U.S. commercial crude oil inventories are expected to have been drawn down 3.1 million bbl during the week-ended July 20 according to a Bloomberg survey, with 900,000 bbl of the decline expected at Cushing, Oklahoma, the delivery location for West Texas Intermediate futures. NYMEX September WTI futures settled 63 cents higher at $68.52 bbl, while ICE September Brent crude futures rose 38 cents to $73.44 bbl. August RBOB gasoline futures rose a marginal 0.42 cents to settle at $2.0956 gallon, while the August ULSD contract gained 1.46 cents with a $2.1326 settlement.
API will release its weekly data at 4:30 PM ET Tuesday, with the Energy Information Administration set to issue its report 10:30 AM ET Wednesday.
Iran's threat to disrupt traffic through the Strait of Hormuz, a critical waterway for oil transport between Iran and Saudi Arabia, also lent upside price support.

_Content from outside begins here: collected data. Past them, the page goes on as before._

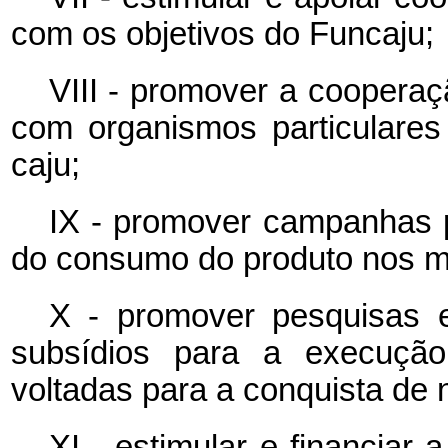
com os objetivos do Funcaju;
VIII - promover a cooperaçã
com organismos particulares
caju;
IX - promover campanhas p
do consumo do produto nos me
X - promover pesquisas e
subsídios para a execução 
voltadas para a conquista de
XI - estimular e financiar 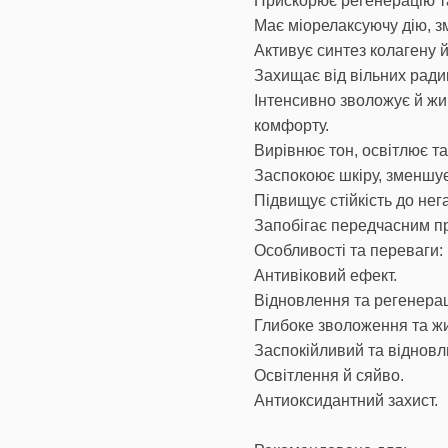
Прискорює регенерацію т
Має міорелаксуючу дію, 
Активує синтез колагену й
Захищає від вільних радик
Інтенсивно зволожує й жив
комфорту.
Вирівнює тон, освітлює т
Заспокоює шкіру, зменшує
Підвищує стійкість до нег
Запобігає передчасним п
Особливості та переваги:
Антивіковий ефект.
Відновлення та регенерац
Глибоке зволоження та ж
Заспокійливий та віднов
Освітлення й сяйво.
Антиоксидантний захист.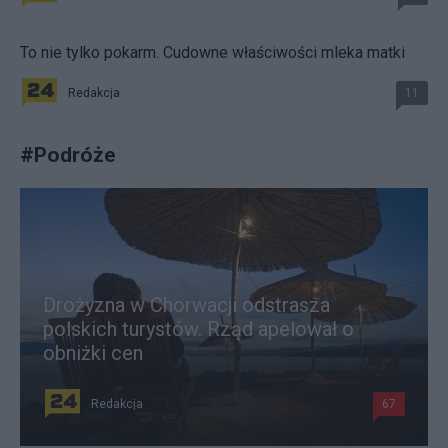
To nie tylko pokarm. Cudowne właściwości mleka matki
Redakcja
11
#
Podróże
Drożyzna w Chorwacji odstrasza
polskich turystów. Rząd apelował o
obniżki cen
Redakcja
67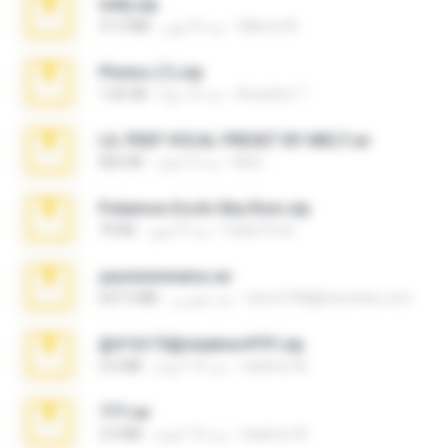
milly.zip
Milene M.
منذ 6 أشهر
31.0 MB
Photos (1).zip
Anacleto T.
منذ 16 يومًا
1.60 GB
LIL PEEP VOCAL PRESET BY MELT.rar
Melt ..
منذ 4 أعوام
826 KB
Pokemon Ecchi Gba Rom.zip
Caleb Price
منذ 4 أشهر
70 KB
yasminmineira.rar
letiro5708@fanchatu.com
منذ شهرين
647.5 MB
@#16173@vladimir#!!!!!!.zip
vladimir M.
منذ 10 أعوام
2.6 MB
777.rar
vladimir M.
منذ 10 أعوام
2.0 MB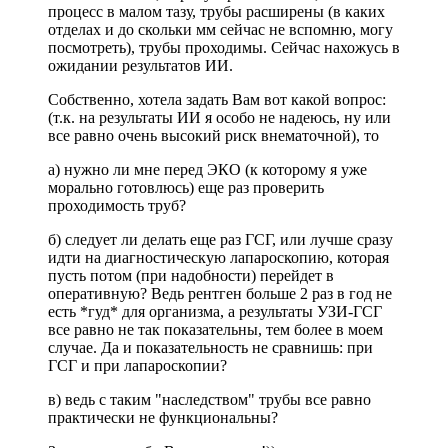
процесс в малом тазу, трубы расширены (в каких
отделах и до скольки мм сейчас не вспомню, могу
посмотреть), трубы проходимы. Сейчас нахожусь в
ожидании результатов ИИ.
Собственно, хотела задать Вам вот какой вопрос:
(т.к. на результаты ИИ я особо не надеюсь, ну или
все равно очень высокий риск внематочной), то
а) нужно ли мне перед ЭКО (к которому я уже
морально готовлюсь) еще раз проверить
проходимость труб?
б) следует ли делать еще раз ГСГ, или лучше сразу
идти на диагностическую лапароскопию, которая
пусть потом (при надобности) перейдет в
оперативную? Ведь рентген больше 2 раз в год не
есть *гуд* для организма, а результаты УЗИ-ГСГ
все равно не так показательны, тем более в моем
случае. Да и показательность не сравнишь: при
ГСГ и при лапароскопии?
в) ведь с таким "наследством" трубы все равно
практически не функциональны?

Analysts said a disruption would threaten the movement of about 30% of current global oil traffic.
The heightening hostility comes ahead of U.S. sanctions set to take effect Nov. 4, with the previous round of U.S. sanctions from 2012 to 2015 cutting about 1.2 million bpd of Iranian oil exports while damaging Iran's economy.
Iranian crude exports dropped by 230,000 bpd in June from May, according to the International Energy Agency.
Countering lost Iranian supply is a gradual recovery in oil exports from Libya, which tumbled in June amid civil war. Oil production at Libya's Waha field rose to 130,000 bpd from 100,000 bpd last week as loading resumed at Es Sider port, analysts said. Shut-in oil has also began to flow from the North Sea following last week's oil worker strike in Norway.
Saudi Arabia, which previously said it would ramp up production to nearly 11.0 million bpd this month, has said there's no need for the added supply, maintaining production at the June rate of 10.5 million bpd this month. Brent crude futures recent move into contango after nearly 11 months of backwardation supports the Saudis' analysis.